陆行风冷哼一声:“你们走了之后,桓将军手下的人来维持过秩序,让我们不要惊慌什么的。”
“是吗?你们惊慌了?”
“怎么可能。不过帝国之星和联邦新秀大庭广众之下携手逃跑,你俩真的能上明天的星联头条。”
程野柠撇嘴笑了笑:“联邦网不可能,其他星系差不多。”
陆行风抱着胳膊:“嗤,反正我们明天就去下一场比赛了,看不见新闻。”
远处跑来一个火红的身影,她橘色长发如烈火烧过的云霞,前短后长的裙摆让她跑起来毫无障碍,整个人轻巧得像一团飞扬的花瓣。
“程野柠!”
突然被点名的程野柠有些莫名的心虚,奈星并不知道比赛中撩拨她的就是自己。
陆行风用手肘碰了碰她,示意自己要到别处去:“你们聊。”
奈星的目光在他手腕处若隐若现的机甲手环上停了一瞬,随即沉下脸瞪了他一眼。
陆行风:什么情况?莫名其妙被讨厌了?
奈星看着他的背影,好像要用眼神把他的衣服烧出一个洞。
程野柠尬笑两声:“怎么了?”
“没什么,”奈星收回视线,又摆出一副笑脸:“刚刚台上那个人说的都是屁话,你不要放在心上。”
程野柠惊讶于她会来安慰自己,点了点头:“好。”
随即她便想起,貌似奈星的沃林军校也是受害者之一。
“对不起……”
奈星知道她在道什么歉,挑眉笑笑:“不用,其实我们的任务本身就有些超纲了,那只巨兽我们根本打败不了,你能拿到也是你的本事。”
程野柠下意识摸了摸藏在胸口荡领的紫晶,脑海里又浮现出羿戈的狐脸。
“其实我也没有……”
奈星揽住她的肩膀:“别不好意思,从初赛我就知道你很厉害,而且第一场战地赛的单人积分第一含金量还是很高的。”
“哈?”
“下场比赛开始的时候有一些优势,我也不清楚,是听教官讲的。”奈星满不在乎地耸耸肩。
“奈星星!来一起玩啊!”
一群不同军校的女孩在不远处呼唤她,奈星朝她们挥挥手:“马上来!”
“那我先走了?”她明艳的笑颜令人不由自主地回以微笑。
“好。”
走的时候还依依不舍地揉了揉程野柠的脸。
人来人往,程野柠的身边却突然空落下来,她无意识地接过服务生递的一杯香槟,靠在只放了一盏花瓶的小桌上,瓶中是盛放的红色系鲜花。

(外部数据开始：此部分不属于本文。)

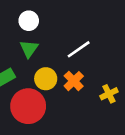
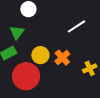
green triangle: (29, 49) -> (17, 32), moved
white line: (79, 49) -> (76, 26), moved

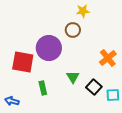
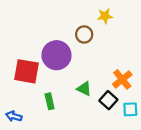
yellow star: (83, 11) -> (105, 16), moved
orange cross: (108, 58) -> (122, 79), moved
green triangle: (73, 77) -> (84, 89), turned -32

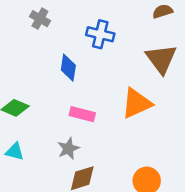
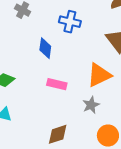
gray star: (68, 149) -> (91, 105), moved

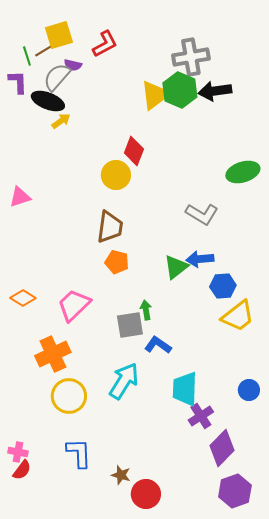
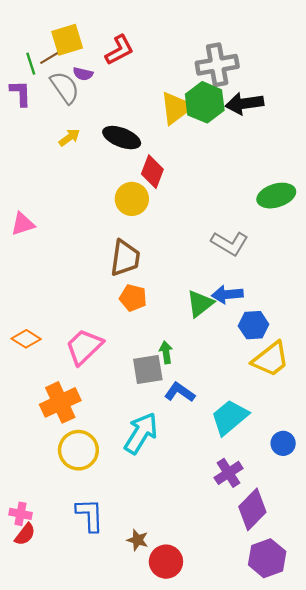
gray semicircle: (57, 77) -> (65, 88), turned 104
black ellipse: (48, 101) -> (122, 138), moved
cyan trapezoid: (185, 389) -> (230, 417), moved, turned 48

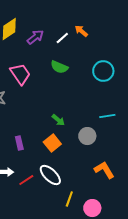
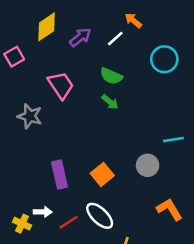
orange arrow: (81, 31) -> (133, 20), moved
cyan circle: (103, 71) -> (164, 59), moved
green arrow: (58, 120) -> (110, 102), moved
purple rectangle: (19, 143) -> (60, 174), size x1.5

齐文山带领安全监察部的军人从二楼走过,侧眼便能看到下方的学生们。那个女孩孤独地站在人群之外,却能轻而易举地吸引所有人的目光。
程野柠自然也注意到对面走过的一大群人,她的目光落到最前方那个人身上。
她举起酒杯,歪头笑了一下。
齐文山的脚步差点错了一拍,他对她点点头,转过脸朝前方大步走去。
那一瞬间他仿佛又看到了牧野的样子,身着深红色西装,热烈的颜色在他身上却并不轻佻。眉目含情,星光流转,只要看一眼,便能让人再也忘不掉。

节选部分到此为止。